Items from a data source
────────────────
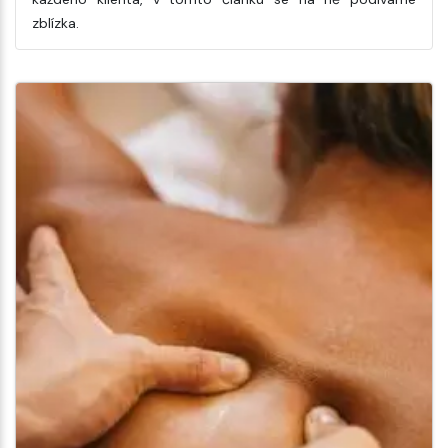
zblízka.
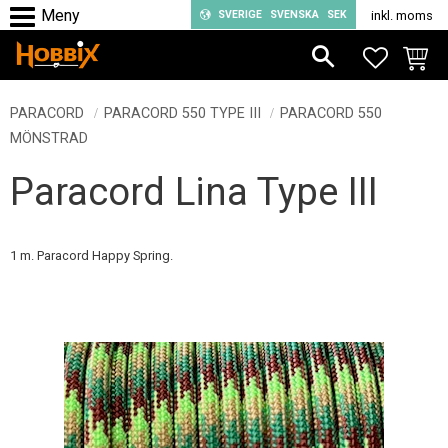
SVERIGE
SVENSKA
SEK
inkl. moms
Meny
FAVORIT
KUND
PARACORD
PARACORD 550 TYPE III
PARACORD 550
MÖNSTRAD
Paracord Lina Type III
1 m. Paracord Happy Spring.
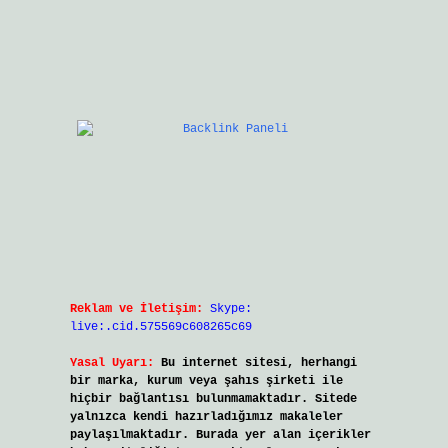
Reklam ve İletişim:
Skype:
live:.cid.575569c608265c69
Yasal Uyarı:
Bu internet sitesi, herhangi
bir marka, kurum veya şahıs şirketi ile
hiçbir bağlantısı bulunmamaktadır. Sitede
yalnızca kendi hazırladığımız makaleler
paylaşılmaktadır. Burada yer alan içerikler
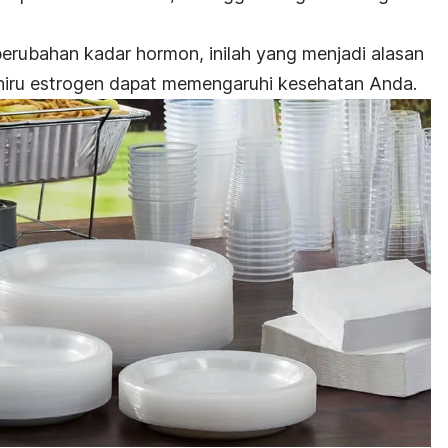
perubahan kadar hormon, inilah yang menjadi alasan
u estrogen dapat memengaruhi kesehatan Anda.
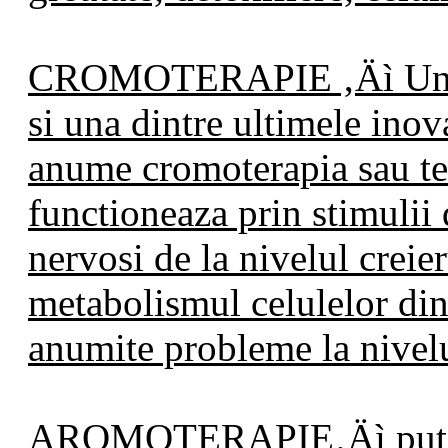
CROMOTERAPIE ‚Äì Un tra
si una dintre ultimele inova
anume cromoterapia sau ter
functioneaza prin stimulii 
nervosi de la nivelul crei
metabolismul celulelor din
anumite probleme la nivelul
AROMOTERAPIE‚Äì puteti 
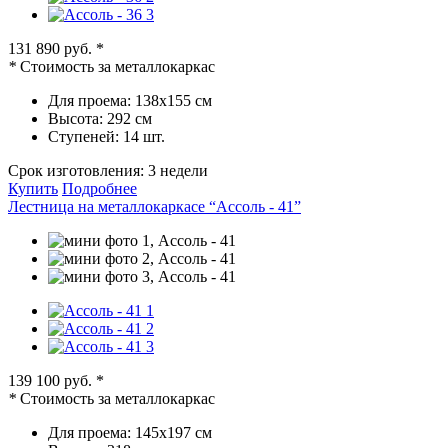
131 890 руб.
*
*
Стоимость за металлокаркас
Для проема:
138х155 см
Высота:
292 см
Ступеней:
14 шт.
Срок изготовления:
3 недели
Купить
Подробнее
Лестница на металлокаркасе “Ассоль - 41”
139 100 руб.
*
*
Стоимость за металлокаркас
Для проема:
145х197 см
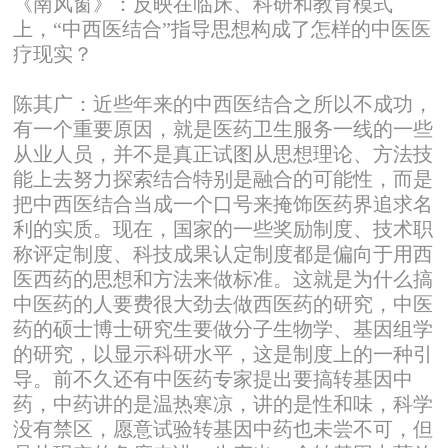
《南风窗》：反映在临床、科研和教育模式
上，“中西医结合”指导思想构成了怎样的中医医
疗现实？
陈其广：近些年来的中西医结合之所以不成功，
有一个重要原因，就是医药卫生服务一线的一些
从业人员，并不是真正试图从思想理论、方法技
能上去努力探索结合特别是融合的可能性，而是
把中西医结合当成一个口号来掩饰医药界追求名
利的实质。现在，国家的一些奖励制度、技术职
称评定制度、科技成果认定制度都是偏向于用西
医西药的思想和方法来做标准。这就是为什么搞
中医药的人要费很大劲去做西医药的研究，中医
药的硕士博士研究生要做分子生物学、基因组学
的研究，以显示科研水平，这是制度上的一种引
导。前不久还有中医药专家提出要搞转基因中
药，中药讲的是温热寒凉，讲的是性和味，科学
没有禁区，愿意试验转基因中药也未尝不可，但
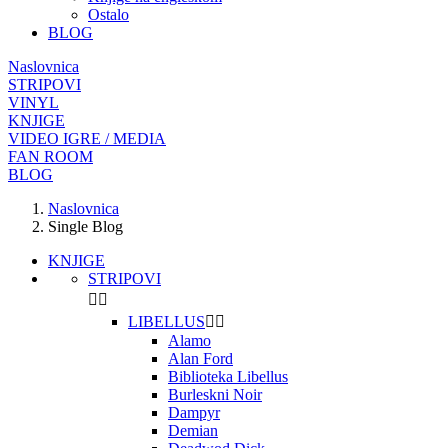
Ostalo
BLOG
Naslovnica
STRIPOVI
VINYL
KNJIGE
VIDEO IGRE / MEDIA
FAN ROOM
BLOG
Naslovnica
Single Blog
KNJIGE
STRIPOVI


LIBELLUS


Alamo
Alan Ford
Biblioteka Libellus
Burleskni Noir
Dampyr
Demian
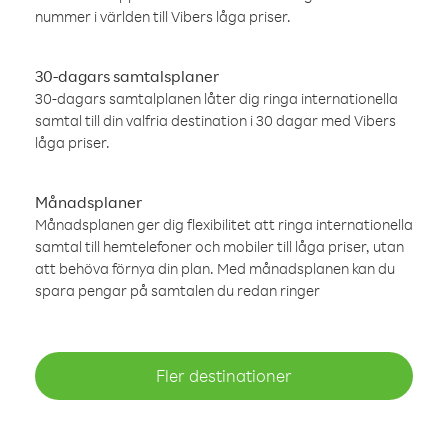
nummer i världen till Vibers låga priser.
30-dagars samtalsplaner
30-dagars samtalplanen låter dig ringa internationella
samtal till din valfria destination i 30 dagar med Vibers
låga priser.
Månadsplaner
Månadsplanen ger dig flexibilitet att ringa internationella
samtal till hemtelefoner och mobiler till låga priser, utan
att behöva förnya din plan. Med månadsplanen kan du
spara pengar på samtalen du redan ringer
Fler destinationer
────────────────
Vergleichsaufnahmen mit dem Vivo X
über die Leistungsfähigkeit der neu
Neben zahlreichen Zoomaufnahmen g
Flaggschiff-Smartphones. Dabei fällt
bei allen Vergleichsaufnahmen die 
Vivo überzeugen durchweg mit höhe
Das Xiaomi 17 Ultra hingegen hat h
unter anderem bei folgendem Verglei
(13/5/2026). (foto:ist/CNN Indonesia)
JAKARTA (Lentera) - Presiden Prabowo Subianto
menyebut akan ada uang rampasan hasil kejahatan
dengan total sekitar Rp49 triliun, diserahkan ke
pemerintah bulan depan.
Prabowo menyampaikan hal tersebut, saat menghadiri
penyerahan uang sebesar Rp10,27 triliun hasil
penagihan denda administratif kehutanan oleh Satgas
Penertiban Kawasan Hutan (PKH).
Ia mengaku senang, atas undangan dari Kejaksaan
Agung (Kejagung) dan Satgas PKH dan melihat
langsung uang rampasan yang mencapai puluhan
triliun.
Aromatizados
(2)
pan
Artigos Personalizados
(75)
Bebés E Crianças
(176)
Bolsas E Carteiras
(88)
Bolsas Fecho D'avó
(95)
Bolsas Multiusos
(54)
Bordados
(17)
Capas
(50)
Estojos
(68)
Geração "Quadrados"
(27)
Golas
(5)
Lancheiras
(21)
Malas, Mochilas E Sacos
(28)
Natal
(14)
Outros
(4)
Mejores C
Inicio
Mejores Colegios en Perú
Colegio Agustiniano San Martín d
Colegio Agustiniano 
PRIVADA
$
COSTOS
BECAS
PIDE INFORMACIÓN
────────────────
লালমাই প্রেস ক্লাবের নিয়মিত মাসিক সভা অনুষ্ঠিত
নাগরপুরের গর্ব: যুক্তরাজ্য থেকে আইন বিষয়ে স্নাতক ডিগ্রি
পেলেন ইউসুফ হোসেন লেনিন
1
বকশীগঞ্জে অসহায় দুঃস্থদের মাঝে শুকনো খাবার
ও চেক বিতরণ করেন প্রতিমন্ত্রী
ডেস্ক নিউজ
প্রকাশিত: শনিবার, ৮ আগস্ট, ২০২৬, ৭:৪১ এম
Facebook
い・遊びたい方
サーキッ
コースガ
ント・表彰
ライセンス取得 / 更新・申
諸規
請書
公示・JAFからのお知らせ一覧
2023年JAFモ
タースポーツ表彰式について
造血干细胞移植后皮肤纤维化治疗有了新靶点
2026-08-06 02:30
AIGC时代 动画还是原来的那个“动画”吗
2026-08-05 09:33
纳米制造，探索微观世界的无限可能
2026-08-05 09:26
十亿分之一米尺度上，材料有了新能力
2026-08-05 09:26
────────────────
WHAT YOU HAVE TO DO:
Keep only those lines of the records that hold "Prabowo", and return them.

WORKED SOLUTION:
JAKARTA (Lentera) - Presiden Prabowo Subianto
Prabowo menyampaikan hal tersebut, saat menghadiri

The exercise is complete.